(YOUR TASK) Retype nothing except the lines below from the one with "things to do in tulum" through the one with "not yet NGOs, but", exactly, with images left out.

(ENTRIES SHOWN)
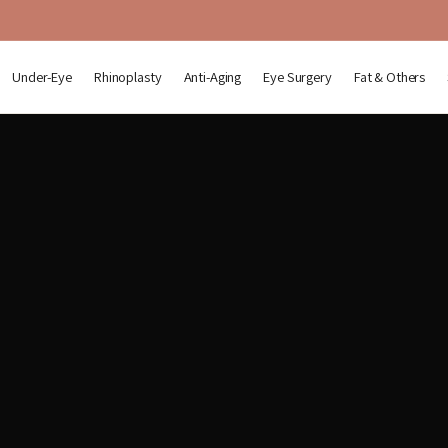
Under-Eye
Rhinoplasty
Anti-Aging
Eye Surgery
Fat & Others
r-Eye Fat Repositioning & Rhino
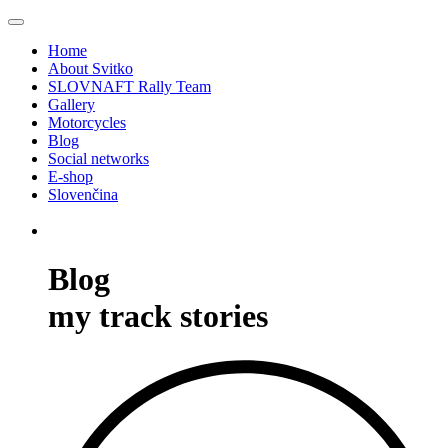
Home
About Svitko
SLOVNAFT Rally Team
Gallery
Motorcycles
Blog
Social networks
E-shop
Slovenčina
Blog
my track stories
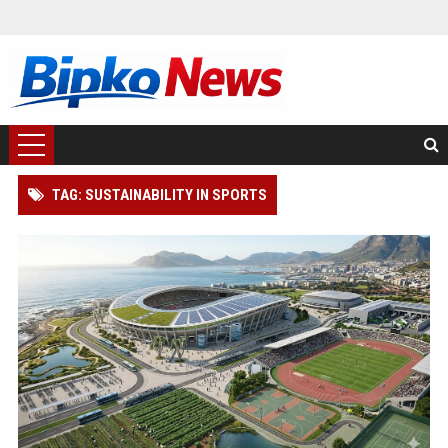
TAG: SUSTAINABILITY IN SPORTS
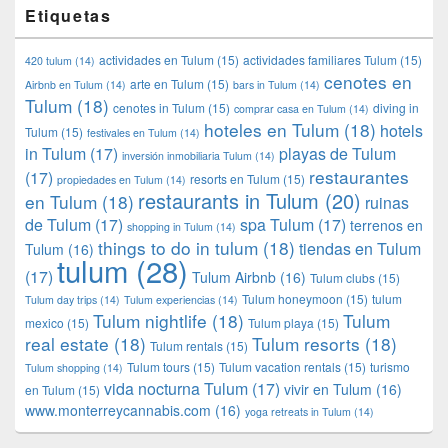
Etiquetas
actividades en Tulum
(15)
actividades familiares Tulum
(15)
420 tulum
(14)
cenotes en
arte en Tulum
(15)
Airbnb en Tulum
(14)
bars in Tulum
(14)
Tulum
(18)
cenotes in Tulum
(15)
diving in
comprar casa en Tulum
(14)
hoteles en Tulum
(18)
hotels
Tulum
(15)
festivales en Tulum
(14)
in Tulum
(17)
playas de Tulum
inversión inmobiliaria Tulum
(14)
restaurantes
(17)
resorts en Tulum
(15)
propiedades en Tulum
(14)
restaurants in Tulum
(20)
en Tulum
(18)
ruinas
de Tulum
(17)
spa Tulum
(17)
terrenos en
shopping in Tulum
(14)
things to do in tulum
(18)
tiendas en Tulum
Tulum
(16)
tulum
(28)
(17)
Tulum Airbnb
(16)
Tulum clubs
(15)
Tulum honeymoon
(15)
tulum
Tulum day trips
(14)
Tulum experiencias
(14)
Tulum nightlife
(18)
Tulum
mexico
(15)
Tulum playa
(15)
real estate
(18)
Tulum resorts
(18)
Tulum rentals
(15)
Tulum tours
(15)
Tulum vacation rentals
(15)
turismo
Tulum shopping
(14)
vida nocturna Tulum
(17)
vivir en Tulum
(16)
en Tulum
(15)
www.monterreycannabis.com
(16)
yoga retreats in Tulum
(14)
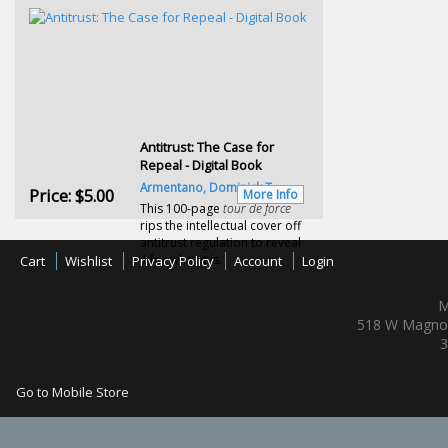
Antitrust: The Case for
Repeal - Digital Book
Armentano, Dominick T.
Price:
$5.00
More Info
This 100-page
tour de force
rips the intellectual cover off
antitrust regulation to reveal
it for what it is.
Cart
Wishlist
Privacy Policy
Account
Login
M
518 W Magnol
3
Go to Mobile Store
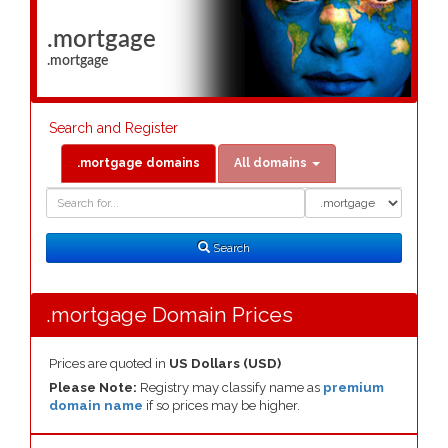
.mortgage
.mortgage
Search and Register
.mortgage domains
All domains
Domain
Domain
Search
Type
Search
.mortgage Domain Prices
Prices are quoted in
US Dollars (USD)
Please Note:
Registry may classify name as
premium
domain name
if so prices may be higher.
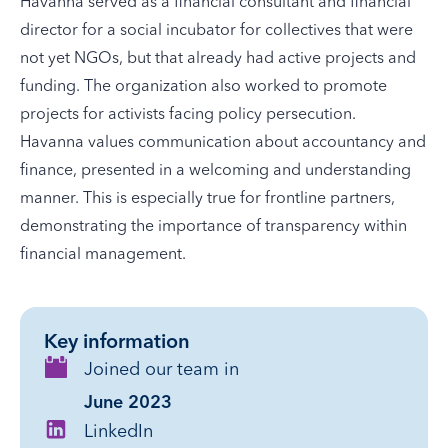
Havanna served as a financial consultant and financial
director for a social incubator for collectives that were
not yet NGOs, but that already had active projects and
funding. The organization also worked to promote
projects for activists facing policy persecution.
Havanna values communication about accountancy and
finance, presented in a welcoming and understanding
manner. This is especially true for frontline partners,
demonstrating the importance of transparency within
financial management.
Key information
Joined our team in
June 2023
LinkedIn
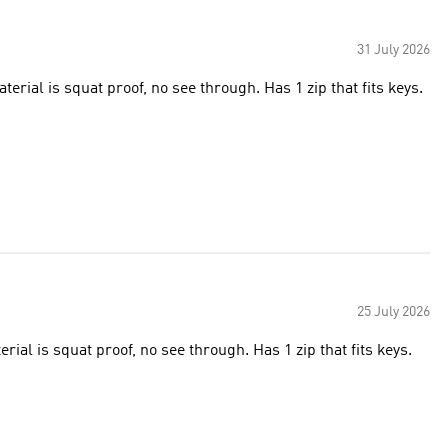
31 July 2026
rial is squat proof, no see through. Has 1 zip that fits keys.
25 July 2026
ial is squat proof, no see through. Has 1 zip that fits keys.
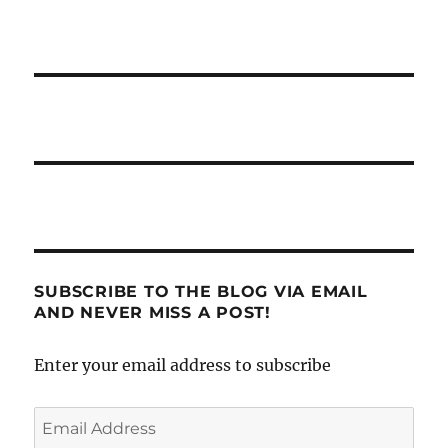
SUBSCRIBE TO THE BLOG VIA EMAIL
AND NEVER MISS A POST!
Enter your email address to subscribe
Email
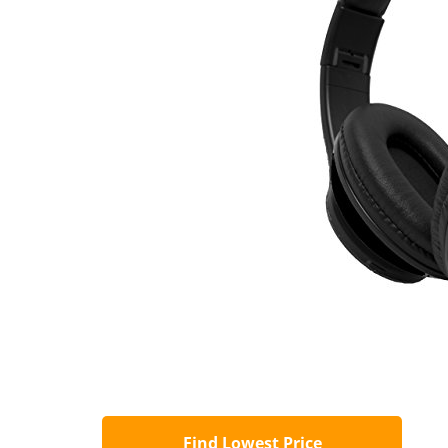
Find Lowest Price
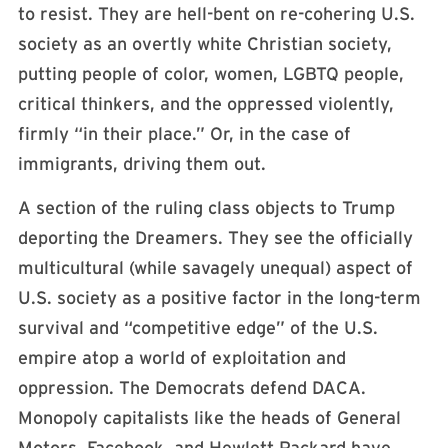
to resist. They are hell-bent on re-cohering U.S.
society as an overtly white Christian society,
putting people of color, women, LGBTQ people,
critical thinkers, and the oppressed violently,
firmly “in their place.” Or, in the case of
immigrants, driving them out.
A section of the ruling class objects to Trump
deporting the Dreamers. They see the officially
multicultural (while savagely unequal) aspect of
U.S. society as a positive factor in the long-term
survival and “competitive edge” of the U.S.
empire atop a world of exploitation and
oppression. The Democrats defend DACA.
Monopoly capitalists like the heads of General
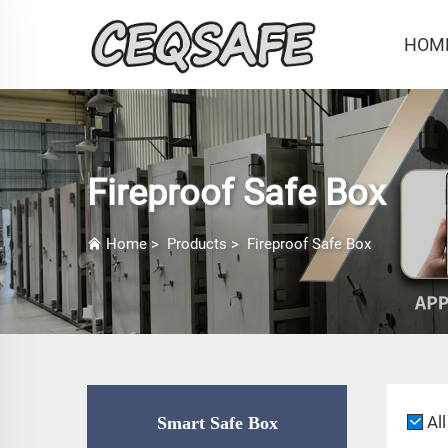
HOM
Fireproof Safe Box
Home
>
Products
>
Fireproof Safe Box
All
Smart Safe Box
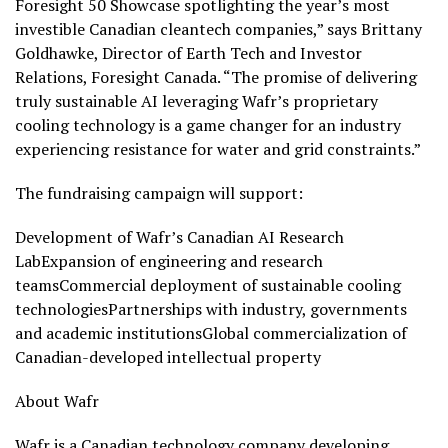
Foresight 50 Showcase spotlighting the year’s most
investible Canadian cleantech companies,” says Brittany
Goldhawke, Director of Earth Tech and Investor
Relations, Foresight Canada. “The promise of delivering
truly sustainable AI leveraging Wafr’s proprietary
cooling technology is a game changer for an industry
experiencing resistance for water and grid constraints.”
The fundraising campaign will support:
Development of Wafr’s Canadian AI Research
LabExpansion of engineering and research
teamsCommercial deployment of sustainable cooling
technologiesPartnerships with industry, governments
and academic institutionsGlobal commercialization of
Canadian-developed intellectual property
About Wafr
Wafr is a Canadian technology company developing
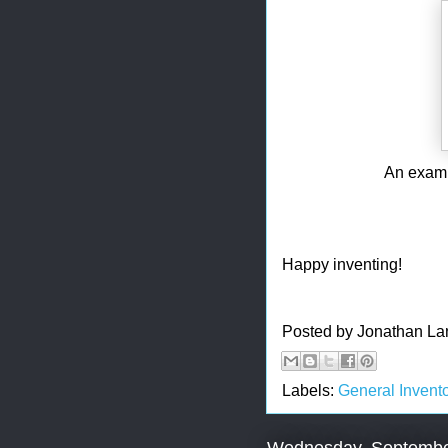
An exampl
Happy inventing!
Posted by
Jonathan La
Labels:
General Invento
Wednesday, Septembe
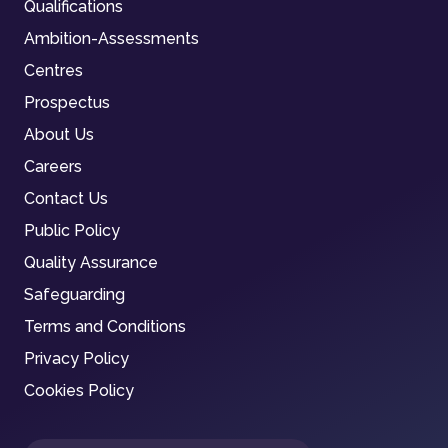
Qualifications
Ambition-Assessments
Centres
Prospectus
About Us
Careers
Contact Us
Public Policy
Quality Assurance
Safeguarding
Terms and Conditions
Privacy Policy
Cookies Policy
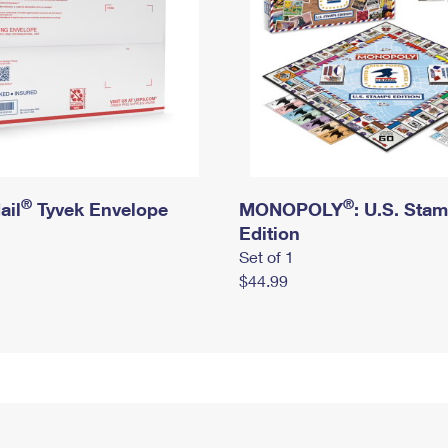
®
®
ail
Tyvek Envelope
MONOPOLY
: U.S. Sta
Edition
Set of 1
$44.99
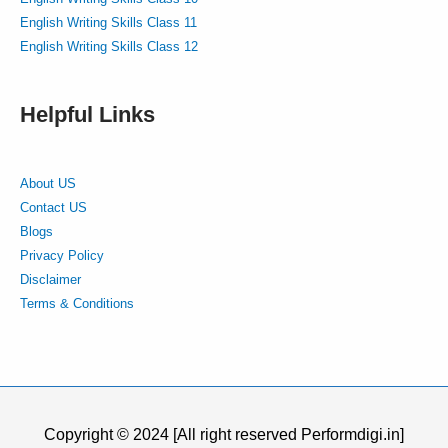
English Writing Skills Class 11
English Writing Skills Class 12
Helpful Links
About US
Contact US
Blogs
Privacy Policy
Disclaimer
Terms & Conditions
Copyright © 2024 [All right reserved Performdigi.in]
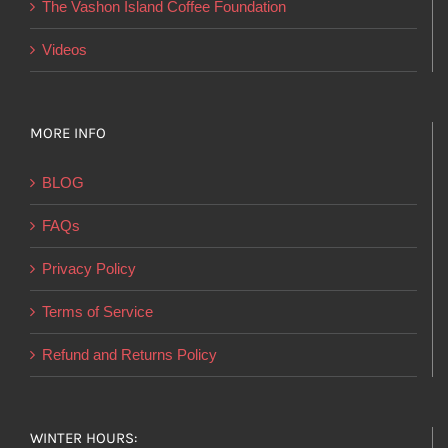
The Vashon Island Coffee Foundation
Videos
MORE INFO
BLOG
FAQs
Privacy Policy
Terms of Service
Refund and Returns Policy
WINTER HOURS:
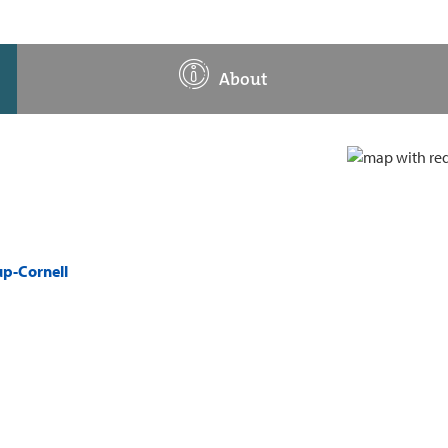
About
up-Cornell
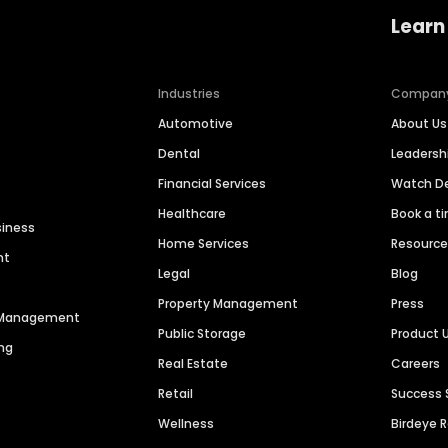
Learn
Industries
Compan
Automotive
About Us
Dental
Leaders
Financial Services
Watch 
Healthcare
Book a t
siness
Home Services
Resourc
nt
Legal
Blog
Property Management
Press
n Management
Public Storage
Product 
ng
Real Estate
Careers
Retail
Success 
Wellness
Birdeye 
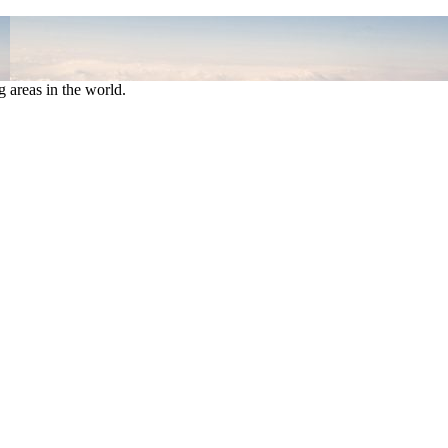
 areas in the world.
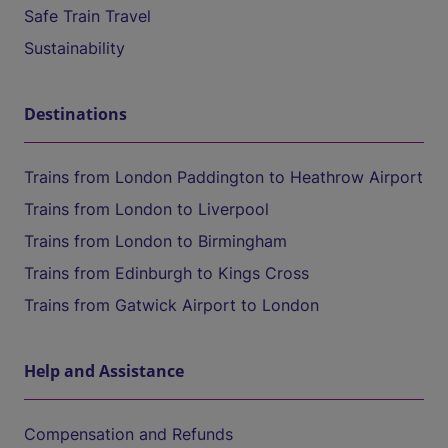
Safe Train Travel
Sustainability
Destinations
Trains from London Paddington to Heathrow Airport
Trains from London to Liverpool
Trains from London to Birmingham
Trains from Edinburgh to Kings Cross
Trains from Gatwick Airport to London
Help and Assistance
Compensation and Refunds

(EXERCISE RESPONSE)
things to do in tulum
(18)
tiendas en Tulum
Tulum
(16)
tulum
(28)
(17)
Tulum Airbnb
(16)
Tulum clubs
(15)
Tulum honeymoon
(15)
tulum
Tulum day trips
(14)
Tulum experiencias
(14)
Tulum nightlife
(18)
Tulum
mexico
(15)
Tulum playa
(15)
real estate
(18)
Tulum resorts
(18)
Tulum rentals
(15)
Tulum tours
(15)
Tulum vacation rentals
(15)
turismo
Tulum shopping
(14)
vida nocturna Tulum
(17)
vivir en Tulum
(16)
en Tulum
(15)
www.monterreycannabis.com
(16)
yoga retreats in Tulum
(14)
Antitrust: The Case for
Repeal - Digital Book
Armentano, Dominick T.
Price:
$5.00
More Info
This 100-page
tour de force
rips the intellectual cover off
antitrust regulation to reveal
it for what it is.
Cart
Wishlist
Privacy Policy
Account
Login
M
518 W Magnol
3
Go to Mobile Store
.mortgage
.mortgage
Search and Register
.mortgage domains
All domains
Domain
Domain
Search
Type
Search
.mortgage Domain Prices
Prices are quoted in
US Dollars (USD)
Please Note:
Registry may classify name as
premium
domain name
if so prices may be higher.
Havanna served as a financial consultant and financial
director for a social incubator for collectives that were
not yet NGOs, but that already had active projects and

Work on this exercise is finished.